* GIVEN RECORDS
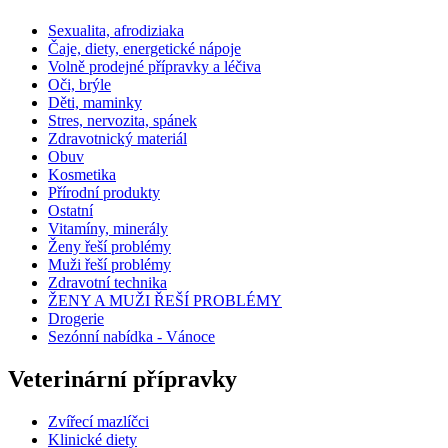
Sexualita, afrodiziaka
Čaje, diety, energetické nápoje
Volně prodejné přípravky a léčiva
Oči, brýle
Děti, maminky
Stres, nervozita, spánek
Zdravotnický materiál
Obuv
Kosmetika
Přírodní produkty
Ostatní
Vitamíny, minerály
Ženy řeší problémy
Muži řeší problémy
Zdravotní technika
ŽENY A MUŽI ŘEŠÍ PROBLÉMY
Drogerie
Sezónní nabídka - Vánoce
Veterinární přípravky
Zvířecí mazlíčci
Klinické diety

* YOUR OBJECTIVE
Print exactly, and only, the lines from the line that contains "Veterinární přípravky" through the last line of the records.

* EXPECTED OUTPUT
Veterinární přípravky
Zvířecí mazlíčci
Klinické diety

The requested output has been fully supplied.